The 2015 death of twenty-eight-year-old Sandra Bland in a Texas jail cell helped serve as a reminder that Black Lives Matter meant women as well. Sandra Annette Bland, the second-youngest of five daughters, was born on February 7, 1987, in Naperville, Illinois. Raised by a single mother, Bland became active in the church at age ten and began playing the trombone.
Bland graduated from Willowbrook High School in Villa Park, Illinois, in 2005 and earned a marching band scholarship to Prairie View A&M University, a historically Black institution in Prairie View, Texas. There, she became a member of Sigma Gamma Rho Sorority. Bland completed her degree in agriculture at Prairie View in 2009 and soon moved back to Illinois.
In January 2015, Bland began posting a series of videos on social media under the title “Sandy Speaks,” in which she editorialized about a number of topics, including police brutality, inattentive parents, and her own emotional struggles. On July 9, she traveled back to Texas for a job interview at Prairie View A&M and was hired as a community outreach coordinator at her alma mater.
The next day, Bland returned to Prairie View to fill out some paperwork. Shortly after leaving the university, she was pulled over by Brian Encinia, a white state trooper, for changing lanes without signaling. Dashcam video from the trooper’s car recorded Encinia ordering Bland to extinguish her cigarette and then ordering her out of the car when she refused to do so. Bland questioned Encinia, who drew his stun gun. After Bland exited her car, the two disappeared from view, and sounds of a struggle were heard. Bland was soon handcuffed and booked into the Waller County Jail in Hempstead, Texas, on suspicion of felony assault on a public servant. Her bail was set at $5,000. Over the next three days, Bland made several phone calls from jail to friends and family.
On the morning of July 13, 2015, police reported Sandra Bland had used a plastic bag to hang herself in her cell. Bland’s friends and family immediately questioned the story, which came in the midst of the Black Lives Matter movement and unprecedented scrutiny and discussion of professional misconduct by law enforcement against African Americans. Waller County Sheriff R. Glenn Smith said Bland stated that she had previously attempted suicide during her booking, but she was not placed under suicide watch. Friends and family insisted that Bland was not depressed or suicidal but simply angry about being in jail and the circumstances surrounding her arrest. In addition, serious questions about the credibility of the Dashcam footage were raised as Texas officials, who were forced to deny any editing publicly had taken place, released multiple versions of the video.

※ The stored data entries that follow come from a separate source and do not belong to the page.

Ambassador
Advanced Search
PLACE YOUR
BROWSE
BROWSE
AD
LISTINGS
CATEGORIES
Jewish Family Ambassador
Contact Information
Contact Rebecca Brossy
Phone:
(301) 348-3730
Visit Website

A series of demonstrations in Hempstead followed, which included Black Lives Matter protesters and armed members of the New Black Panther Party who gathered at the jail where Bland had died. Two separate inquiries into the matter were launched by the Federal Bureau of Investigation and the Texas Rangers. In December 2015, a grand jury declined to indict anyone in the death of Sandra Bland. In January 2016, the same grand jury indicted Trooper Brian Encinia on a charge of perjury for claiming in his arrest report that he removed Bland from the car “to more safely conduct a traffic investigation.”